Taxis in France

What should know when taking a french taxi

Taxi ranks ( station de taxi) are usually to be found outside railway stations, at airports and at main junctions in towns and cities. At some taxi ranks, e.g. at Charles de Gaulle airport, a button is provided to call a taxi when none are waiting.

You can hail a taxi in the street, but it must be at least 50m (160ft) from a taxi rank where people are waiting. You can also call a radio taxi by telephone (usually provided at taxi ranks), but you must pay for the taxi’s journey to the pick-up point. Some radio taxi companies operate a system where customers pay an annual fee for priority service. You can also hire chauffeur-driven cars ( voiture de place) in most towns and cities, either by the hour or for a fixed fee for a particular trip.

Despite their reputation for unscrupulousness and rudeness, French taxi drivers are generally no more (or less!) surly than any other ‘public servants’. Nevertheless, taxi drivers must obey strict regulations and can refuse to pick you up if you’re obviously drunk or ‘if your clothes are dirty or you have BO’! They’re entitled to pick up additional passengers along the route, but may not charge them extra (except a fourth passenger). Drivers aren’t usually permitted to accept fares outside their normal operating area (shown on the light on top of the vehicle), e.g. the Ile-de-France for Paris taxis.

In many cities there are simply too many cabs and the situation is exacerbated by unlicensed operators. Beware of illegal and unmetered cabs operating in main cities and preying on foreign visitors. If you’re obliged to take one of these, always agree the fare in advance.

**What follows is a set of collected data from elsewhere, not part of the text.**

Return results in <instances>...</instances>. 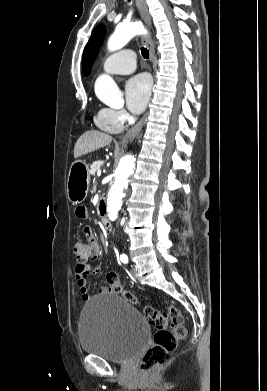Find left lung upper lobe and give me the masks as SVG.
Returning a JSON list of instances; mask_svg holds the SVG:
<instances>
[{"label":"left lung upper lobe","instance_id":"5c2ea615","mask_svg":"<svg viewBox=\"0 0 267 391\" xmlns=\"http://www.w3.org/2000/svg\"><path fill=\"white\" fill-rule=\"evenodd\" d=\"M106 33V29L104 25L97 26L84 49L83 57H82V69L85 76L90 73L91 66L98 54L99 47L102 44Z\"/></svg>","mask_w":267,"mask_h":391}]
</instances>
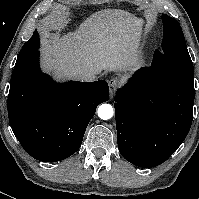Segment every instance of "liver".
<instances>
[{"label":"liver","instance_id":"6515ba94","mask_svg":"<svg viewBox=\"0 0 199 199\" xmlns=\"http://www.w3.org/2000/svg\"><path fill=\"white\" fill-rule=\"evenodd\" d=\"M141 20L119 9L92 14L74 32L49 35L43 42V67L57 78L79 79L81 71H126L138 63Z\"/></svg>","mask_w":199,"mask_h":199}]
</instances>
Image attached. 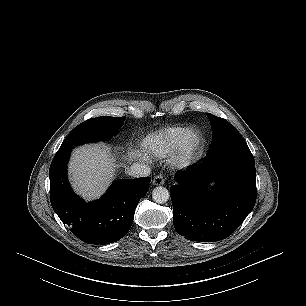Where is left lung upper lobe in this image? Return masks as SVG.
<instances>
[{
	"mask_svg": "<svg viewBox=\"0 0 306 306\" xmlns=\"http://www.w3.org/2000/svg\"><path fill=\"white\" fill-rule=\"evenodd\" d=\"M213 139L208 154L229 148L248 147L237 129L225 119L208 114Z\"/></svg>",
	"mask_w": 306,
	"mask_h": 306,
	"instance_id": "1",
	"label": "left lung upper lobe"
}]
</instances>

Drivers may ask you not to smoke (many taxis have défense de fumer signs inside) and you can ask them not to, although many drivers expect you to acquiesce if they ask your permission and open their window. Drivers may refuse to carry animals (except guide dogs, which must be allowed), although most have no objection to small dogs; there’s a set charge ris). Taxis adapted for use by the disabled are available in major cities but must be booked. Consult the yellow pages.

Outside major towns, taxis can be expensive. Note that taxis in rural areas often double as ambulances, so don’t think you’ve gone mad if you see a taxi-driver wearing a white coat!

It’s possible to book a taxi online (e.g.  or  in Paris). Most mobile telephone service providers also allow you to contact a local taxi company in Paris and other main cities by dialling a short code. However, although they may give you priority booking, these calls are usually expensive.


Parisian taxis are among the cheapest in Europe and are ordinary cars fitted with a meter and a light on top. Although there are around 15,000 taxis in Paris, it’s often difficult to find one, particularly during lunch times and rush hours and when it’s raining and you don’t have an umbrella! Taxi ranks are indicated by blue and white ‘taxi’ signs.

A taxi for hire is indicated by a white light on the roof. A driver must take you if the light on top of his vehicle is lit, unless he’s on the last half hour of his shift indicated by a meter inside the taxi on the rear window shelf. An orange light means a taxi is engaged; when no lights are on or the meter is concealed by a black cover, the driver is off duty.

There are three fare rates, and the prevailing rate is indicated by a small light on a taxi’s roof beneath the main light. Rate A operates from 07.00 to 19.00 Mondays to Fridays as far as (and including) the Boulevard Périphérique.

Rate B runs from 19.00 to 07.00 and is also the day rate for journeys to the Hauts-de-Seine, Seine-Saint-Denis and Val-de-Marne departments. Rate C is the rate for the departments listed above between 19.00 and 07.00, the outer suburbs ( tarif banlieue) and airports beyond the Périphérique. Drivers are supposed to reset the meter tariff when crossing from the suburbs into the central area of Paris (marked by the Périphérique).

Rates are displayed on the meter inside the taxi, and extra charges are shown on a notice affixed to the rear left window. These include pick-up charges, pick-ups at main railway stations and airports, luggage heavier than 5kg, a fourth adult and pets. Waiting time is charged at over €25 per hour. Taxi drivers cannot claim a return fare, whatever the destination. It’s customary to round fares up to the nearest euro and add a tip of around 10 to 15 per cent (more at night). Note that very few Paris taxi drivers accept credit cards or cheques.

A useful website for information about taxis in Paris is  (in English and French). For further information (or to make a complaint about a Paris taxi driver), write to the Service des Taxis de la Préfecture de Police, 36 rue des Morillons, 75015 Paris (08 21 00 25 25). If you intend to make a complaint, obtain a receipt ( bulletin de voiture) and indicate the taxi number and the date and time of the fare.